I feel bad for poor kids. It's hard to appear current and hip if you don't have any spare jing. I saw a little boy this morning with a "Howard the Duck" backpack. I cringed and threw a nickle at him.

Vintage Rock t-shirts are cool. Old Navy t-shirts with an American flag and the year 1998 are not.

Dude, is that a walkman? Are you listening to a tape? Have some pride. Hide that shit like you would blood stains from stabbing your kids for making fun of your walkman.

Homely is worse than ugly. Ugly is when there's a particularly unpleasing facial feature, one glaring error. Homely is when you can't discern exactly what's wrong, but you squint and tilt your head upon first sight, baffled and disturbed. Thankfully, ugly presents itself clearly. It's finite, too, whereas homely lingers like a fart under a goose down comforter.

I am karmically damned to give birth to twins: one homely and one ugly. On second thought, both homely. I'd be lucky to get an ugly.

Wear clothes that fit. You aren't Hulk, either Hogan or THE. Should the front of your shirt part like the red sea from button to button, it's time to bump up a size or two. Hypothetical situation: Five fully grown adults could fit into your pants/shorts while you're wearing them. That isn't the kind of party in your pants you're going for. How am I supposed to gauge the size of your ass or the fullness of your package in that skirt?

posted by Shannon E. Ennis at Thursday, July 20, 2006 | 0 comments

Wednesday, July 19, 2006


Athlete Kathy Brennan (R) of Washington, D.C., helps to apply tanner on Forrest of Ferndale, Michigan, before the Physique competition during Gay Games VII in Evanston, Illinois, July 18, 2006.

There are so many things going on in this picture that it hurts my brain when I look at it. A joke overload? An influx of material? Oui.

OK, so Kathy is the applier of lotion. She's Kathy Brennan from D.C., and she's lubing WHO? Forrest of Ferndale Michigan? Is Forrest a sur name? How much does it suck to be gay AND a chyck named Forrest? Double the mockery! The burden she must bear! (Which reminds me of this midget lesbian I saw playing pool in a dyke bar. She's probably the gutsiest person I know. Well, her and Kevin Federline's record producer. Or Steve Buschemi's dentist.)

The picture isn't just funny, tho. It's so indicative of the way our culture perceives and portrays gay men and women. Consider this: I didn't have to search for this pic. It popped up on Yahoo news photos when I searched Gay Games.

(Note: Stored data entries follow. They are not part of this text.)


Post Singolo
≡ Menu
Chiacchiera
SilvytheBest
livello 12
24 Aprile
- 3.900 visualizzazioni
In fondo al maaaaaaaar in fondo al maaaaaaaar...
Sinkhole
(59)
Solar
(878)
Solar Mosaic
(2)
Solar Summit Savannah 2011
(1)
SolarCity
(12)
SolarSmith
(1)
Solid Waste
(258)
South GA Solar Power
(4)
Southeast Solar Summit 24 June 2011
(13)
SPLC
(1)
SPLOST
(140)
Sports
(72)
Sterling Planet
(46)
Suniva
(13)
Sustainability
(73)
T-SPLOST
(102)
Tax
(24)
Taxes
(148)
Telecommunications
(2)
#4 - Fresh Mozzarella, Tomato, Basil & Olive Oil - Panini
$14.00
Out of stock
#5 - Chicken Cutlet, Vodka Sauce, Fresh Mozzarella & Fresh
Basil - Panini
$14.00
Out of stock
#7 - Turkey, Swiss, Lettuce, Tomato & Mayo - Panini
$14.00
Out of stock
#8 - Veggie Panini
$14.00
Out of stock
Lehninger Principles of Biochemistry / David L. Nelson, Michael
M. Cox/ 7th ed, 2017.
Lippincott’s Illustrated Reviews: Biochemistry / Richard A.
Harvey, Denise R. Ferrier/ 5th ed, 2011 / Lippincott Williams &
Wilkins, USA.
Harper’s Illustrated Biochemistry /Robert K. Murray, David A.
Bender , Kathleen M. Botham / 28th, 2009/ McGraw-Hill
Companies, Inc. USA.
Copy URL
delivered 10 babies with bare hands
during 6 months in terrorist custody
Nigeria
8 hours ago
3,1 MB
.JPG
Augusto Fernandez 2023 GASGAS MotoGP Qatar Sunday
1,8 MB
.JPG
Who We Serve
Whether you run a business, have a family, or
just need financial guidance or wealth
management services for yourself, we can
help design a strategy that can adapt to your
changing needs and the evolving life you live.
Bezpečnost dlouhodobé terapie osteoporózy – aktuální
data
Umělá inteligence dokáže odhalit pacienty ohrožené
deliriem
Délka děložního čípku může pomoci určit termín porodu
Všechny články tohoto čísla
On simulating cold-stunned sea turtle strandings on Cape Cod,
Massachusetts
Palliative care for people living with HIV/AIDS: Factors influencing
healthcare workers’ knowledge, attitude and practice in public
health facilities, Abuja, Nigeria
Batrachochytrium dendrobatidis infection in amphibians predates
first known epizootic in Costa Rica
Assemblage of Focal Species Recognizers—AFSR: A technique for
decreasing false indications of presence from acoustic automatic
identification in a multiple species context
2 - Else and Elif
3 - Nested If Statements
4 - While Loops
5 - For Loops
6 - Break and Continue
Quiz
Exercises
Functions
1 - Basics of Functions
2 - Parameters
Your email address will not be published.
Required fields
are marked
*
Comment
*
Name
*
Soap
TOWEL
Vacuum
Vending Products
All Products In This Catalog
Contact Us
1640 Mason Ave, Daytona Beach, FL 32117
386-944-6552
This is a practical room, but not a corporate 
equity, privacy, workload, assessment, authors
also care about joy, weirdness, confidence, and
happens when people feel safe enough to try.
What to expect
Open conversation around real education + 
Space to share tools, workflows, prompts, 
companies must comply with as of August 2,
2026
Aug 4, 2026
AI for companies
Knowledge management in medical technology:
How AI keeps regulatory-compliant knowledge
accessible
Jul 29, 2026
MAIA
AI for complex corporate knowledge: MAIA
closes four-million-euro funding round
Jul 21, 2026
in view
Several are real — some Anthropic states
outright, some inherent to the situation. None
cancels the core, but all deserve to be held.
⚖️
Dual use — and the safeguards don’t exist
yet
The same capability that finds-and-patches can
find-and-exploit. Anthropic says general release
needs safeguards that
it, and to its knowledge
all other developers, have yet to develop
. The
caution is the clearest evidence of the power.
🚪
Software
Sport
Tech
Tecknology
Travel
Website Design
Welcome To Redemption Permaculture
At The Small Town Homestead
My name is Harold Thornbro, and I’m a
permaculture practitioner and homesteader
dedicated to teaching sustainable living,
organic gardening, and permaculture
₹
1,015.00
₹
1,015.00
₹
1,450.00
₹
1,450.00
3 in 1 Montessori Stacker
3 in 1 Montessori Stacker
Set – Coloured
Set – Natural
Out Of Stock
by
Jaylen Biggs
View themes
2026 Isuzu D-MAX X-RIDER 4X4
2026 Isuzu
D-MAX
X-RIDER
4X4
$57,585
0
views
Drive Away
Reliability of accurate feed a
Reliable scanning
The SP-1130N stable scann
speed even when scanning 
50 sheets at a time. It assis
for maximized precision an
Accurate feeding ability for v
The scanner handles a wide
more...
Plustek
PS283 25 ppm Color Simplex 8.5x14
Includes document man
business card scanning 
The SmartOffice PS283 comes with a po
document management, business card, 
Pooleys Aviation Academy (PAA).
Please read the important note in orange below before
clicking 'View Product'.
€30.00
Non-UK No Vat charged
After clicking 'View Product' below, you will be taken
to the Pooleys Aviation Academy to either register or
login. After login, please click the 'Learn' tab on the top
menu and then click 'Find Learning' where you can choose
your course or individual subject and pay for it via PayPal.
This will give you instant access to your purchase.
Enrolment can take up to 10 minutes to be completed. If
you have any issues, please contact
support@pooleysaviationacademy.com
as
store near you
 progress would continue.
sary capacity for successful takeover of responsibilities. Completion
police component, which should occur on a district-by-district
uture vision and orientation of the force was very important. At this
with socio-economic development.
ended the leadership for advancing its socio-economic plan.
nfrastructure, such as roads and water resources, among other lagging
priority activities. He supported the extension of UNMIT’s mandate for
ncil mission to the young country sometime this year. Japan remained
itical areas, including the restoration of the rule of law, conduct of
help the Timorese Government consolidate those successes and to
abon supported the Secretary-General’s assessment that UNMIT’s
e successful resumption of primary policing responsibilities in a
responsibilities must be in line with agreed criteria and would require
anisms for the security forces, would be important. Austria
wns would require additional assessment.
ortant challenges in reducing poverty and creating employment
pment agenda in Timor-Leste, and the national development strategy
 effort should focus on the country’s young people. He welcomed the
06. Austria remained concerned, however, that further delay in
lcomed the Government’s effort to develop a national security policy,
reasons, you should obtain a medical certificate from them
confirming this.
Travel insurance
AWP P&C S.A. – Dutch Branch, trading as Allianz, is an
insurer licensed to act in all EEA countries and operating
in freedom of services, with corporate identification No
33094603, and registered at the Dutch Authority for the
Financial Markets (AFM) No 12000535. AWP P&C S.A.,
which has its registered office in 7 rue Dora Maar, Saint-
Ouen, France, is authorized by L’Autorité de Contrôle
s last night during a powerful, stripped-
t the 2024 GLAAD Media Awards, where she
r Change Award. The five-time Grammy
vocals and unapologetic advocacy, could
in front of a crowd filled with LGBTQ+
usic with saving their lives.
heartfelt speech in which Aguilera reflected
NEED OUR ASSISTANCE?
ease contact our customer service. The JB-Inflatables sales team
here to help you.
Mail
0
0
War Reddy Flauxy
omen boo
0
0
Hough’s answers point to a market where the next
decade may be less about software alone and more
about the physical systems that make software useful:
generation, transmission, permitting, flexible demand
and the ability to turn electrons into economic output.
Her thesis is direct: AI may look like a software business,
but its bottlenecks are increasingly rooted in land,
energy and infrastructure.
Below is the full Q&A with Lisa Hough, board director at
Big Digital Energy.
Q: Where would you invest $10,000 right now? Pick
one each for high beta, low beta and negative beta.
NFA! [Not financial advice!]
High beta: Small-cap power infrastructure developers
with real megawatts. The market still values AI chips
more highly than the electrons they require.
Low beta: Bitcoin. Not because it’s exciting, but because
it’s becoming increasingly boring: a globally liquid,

And it happens to be one of the most viewed photos of the day. I had to go through about 10 photos of the GG before I found one depicting PEOPLE COMPETING IN SPORTS ACTIVITIES.

Think of all the action at the Gay Games. Gays actually competing. There are easily a bazillion events, a bazillion opportunities for amazing sports photography. But wait, sorry, I forgot we're talking about the homos. Screw the athletes! Fuck the Gay Games! Catch the gays doing their thing--being really gay, of course--and take as many photos as you can! I'd better not see a real guy jumping a hurdle! How about the fags doing synchronized swimming? First one to deliver pics of a dyke in the midst of her shot put gets a hug from Greg Louganis!

posted by Shannon E. Ennis at Wednesday, July 19, 2006 | 0 comments

MTA PDA

If I could say one thing to the couples riding the subway it would be this:

One kiss is sufficient when parting. Your sweetheart is going off to work, not war.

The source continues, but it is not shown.